Wednesday, January 10, 2007

Pebbles circulate within the reactor

The reactor vessel is about 50 feet high and 15 feet in diameter, containing approximately 360,000 fuel pebbles. Pebbles are introduced at the top and flow down and out at a rate of 3,000 per day. As each fuel pebble is removed it is examined to determine how much of the fuel has been used up. After a few years to reach steady state operation about 350 pebbles will be replaced daily with fresh ones.

A nuclear chain reaction takes place within the reactor, creating heat. The heat is taken up by circulating helium gas. Helium is chemically inert and it does not form radioactive isotopes, so it can safely be pumped outside the reactor vessel and its containment building to directly power a gas turbine generator to produce electric power. The helium gas enters at 500 degrees Celsius and exits at about 900 degrees Celsius.

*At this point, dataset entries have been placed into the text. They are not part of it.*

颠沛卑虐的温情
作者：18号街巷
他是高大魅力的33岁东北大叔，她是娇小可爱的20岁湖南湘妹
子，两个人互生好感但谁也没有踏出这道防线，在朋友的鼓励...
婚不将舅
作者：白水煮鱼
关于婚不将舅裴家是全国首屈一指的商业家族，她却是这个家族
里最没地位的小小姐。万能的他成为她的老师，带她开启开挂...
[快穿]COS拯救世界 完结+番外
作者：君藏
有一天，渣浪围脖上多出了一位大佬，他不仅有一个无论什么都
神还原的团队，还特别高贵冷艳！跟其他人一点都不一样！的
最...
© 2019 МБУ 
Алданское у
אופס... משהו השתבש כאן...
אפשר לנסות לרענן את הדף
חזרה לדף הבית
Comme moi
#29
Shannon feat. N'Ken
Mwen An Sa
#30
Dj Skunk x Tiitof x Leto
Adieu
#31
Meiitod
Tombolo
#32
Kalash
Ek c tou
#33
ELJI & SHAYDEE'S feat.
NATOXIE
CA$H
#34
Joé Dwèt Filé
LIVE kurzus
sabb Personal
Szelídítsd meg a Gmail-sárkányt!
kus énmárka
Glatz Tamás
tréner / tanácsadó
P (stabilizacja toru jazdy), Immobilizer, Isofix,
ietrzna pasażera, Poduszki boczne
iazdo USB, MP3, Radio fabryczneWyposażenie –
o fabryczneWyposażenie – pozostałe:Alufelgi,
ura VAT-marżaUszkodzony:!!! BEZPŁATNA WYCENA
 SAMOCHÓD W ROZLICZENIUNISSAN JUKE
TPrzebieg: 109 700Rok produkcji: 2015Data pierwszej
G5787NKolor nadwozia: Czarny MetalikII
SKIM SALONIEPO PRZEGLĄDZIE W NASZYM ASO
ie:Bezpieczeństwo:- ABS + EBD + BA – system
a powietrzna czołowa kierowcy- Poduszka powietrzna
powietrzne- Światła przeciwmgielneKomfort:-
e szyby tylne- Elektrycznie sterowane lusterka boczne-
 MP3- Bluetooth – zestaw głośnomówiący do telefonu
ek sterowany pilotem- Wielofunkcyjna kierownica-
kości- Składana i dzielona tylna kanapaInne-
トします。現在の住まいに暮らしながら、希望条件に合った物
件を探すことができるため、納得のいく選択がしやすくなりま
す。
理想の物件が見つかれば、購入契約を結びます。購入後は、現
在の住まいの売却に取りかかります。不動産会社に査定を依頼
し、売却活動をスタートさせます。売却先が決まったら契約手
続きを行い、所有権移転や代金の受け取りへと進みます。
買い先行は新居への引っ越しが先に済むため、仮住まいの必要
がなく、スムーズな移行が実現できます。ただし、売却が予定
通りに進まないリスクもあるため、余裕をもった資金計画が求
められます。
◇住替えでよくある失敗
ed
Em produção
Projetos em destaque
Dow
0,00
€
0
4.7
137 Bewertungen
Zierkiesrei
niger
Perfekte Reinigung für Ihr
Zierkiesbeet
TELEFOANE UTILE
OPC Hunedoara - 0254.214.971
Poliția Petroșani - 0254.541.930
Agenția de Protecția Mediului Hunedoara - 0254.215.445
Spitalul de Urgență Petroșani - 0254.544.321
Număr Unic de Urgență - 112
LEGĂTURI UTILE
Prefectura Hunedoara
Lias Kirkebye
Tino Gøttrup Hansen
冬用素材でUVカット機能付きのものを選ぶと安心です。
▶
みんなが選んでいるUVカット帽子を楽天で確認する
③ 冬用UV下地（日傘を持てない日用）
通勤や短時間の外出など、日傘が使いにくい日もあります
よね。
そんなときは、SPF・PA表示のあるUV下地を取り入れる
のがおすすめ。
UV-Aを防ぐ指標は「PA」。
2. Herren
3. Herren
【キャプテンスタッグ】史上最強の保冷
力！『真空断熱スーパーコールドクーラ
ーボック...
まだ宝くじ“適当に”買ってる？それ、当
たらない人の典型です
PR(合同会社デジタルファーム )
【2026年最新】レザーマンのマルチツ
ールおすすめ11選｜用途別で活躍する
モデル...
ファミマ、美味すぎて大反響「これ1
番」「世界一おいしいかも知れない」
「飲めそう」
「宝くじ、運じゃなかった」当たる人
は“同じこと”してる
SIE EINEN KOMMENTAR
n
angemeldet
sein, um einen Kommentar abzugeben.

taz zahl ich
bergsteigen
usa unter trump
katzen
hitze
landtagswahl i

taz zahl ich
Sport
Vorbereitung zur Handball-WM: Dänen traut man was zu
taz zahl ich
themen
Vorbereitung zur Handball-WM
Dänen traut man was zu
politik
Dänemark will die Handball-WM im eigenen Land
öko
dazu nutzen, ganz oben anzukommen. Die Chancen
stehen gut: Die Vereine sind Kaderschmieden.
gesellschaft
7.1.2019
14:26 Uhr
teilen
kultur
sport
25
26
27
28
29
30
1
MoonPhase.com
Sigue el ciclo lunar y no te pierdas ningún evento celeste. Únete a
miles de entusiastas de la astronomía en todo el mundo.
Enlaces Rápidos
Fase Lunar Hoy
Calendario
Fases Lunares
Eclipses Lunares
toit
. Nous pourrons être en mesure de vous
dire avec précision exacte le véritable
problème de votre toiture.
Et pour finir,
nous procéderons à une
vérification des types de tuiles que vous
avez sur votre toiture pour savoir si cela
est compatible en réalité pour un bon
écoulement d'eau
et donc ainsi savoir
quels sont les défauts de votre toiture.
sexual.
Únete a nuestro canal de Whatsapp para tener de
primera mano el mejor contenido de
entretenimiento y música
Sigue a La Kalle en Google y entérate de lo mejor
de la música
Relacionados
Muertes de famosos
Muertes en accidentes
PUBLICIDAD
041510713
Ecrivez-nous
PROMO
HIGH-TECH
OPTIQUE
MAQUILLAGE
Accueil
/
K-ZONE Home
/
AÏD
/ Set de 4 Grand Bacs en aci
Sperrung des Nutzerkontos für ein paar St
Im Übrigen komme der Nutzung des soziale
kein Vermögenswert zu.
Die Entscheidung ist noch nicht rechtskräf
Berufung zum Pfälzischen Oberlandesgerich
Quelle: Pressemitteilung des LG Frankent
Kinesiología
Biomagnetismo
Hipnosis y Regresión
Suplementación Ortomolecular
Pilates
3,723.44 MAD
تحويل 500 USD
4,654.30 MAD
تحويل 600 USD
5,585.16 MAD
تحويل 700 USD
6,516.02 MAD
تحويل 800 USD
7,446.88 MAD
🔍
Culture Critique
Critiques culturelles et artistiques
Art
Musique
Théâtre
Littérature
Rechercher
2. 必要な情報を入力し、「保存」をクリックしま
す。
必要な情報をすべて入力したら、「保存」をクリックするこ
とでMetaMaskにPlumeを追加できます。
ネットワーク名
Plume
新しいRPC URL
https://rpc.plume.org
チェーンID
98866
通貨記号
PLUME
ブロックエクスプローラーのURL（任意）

Helium cools the reactor and powers the generator

The helium circuit contains pressure modifying turbine-compressors and heat exchangers between the reactor and the generator. This results in a high, 44% transfer of thermal energy to electrical energy. In comparison, a typical coal or nuclear power plant has a 33% efficiency.

The mechanisms for removing and introducing the fuel pebbles are important to the overall safety of the reactor. In 1988 the German AVR pebble bed reactor experienced a pebble jam and released some radiation. Coming shortly after the Chernobyl disaster, public fears led to the AVR shutdown. Germany decided to turn off all its 19 nuclear power plants by 2025.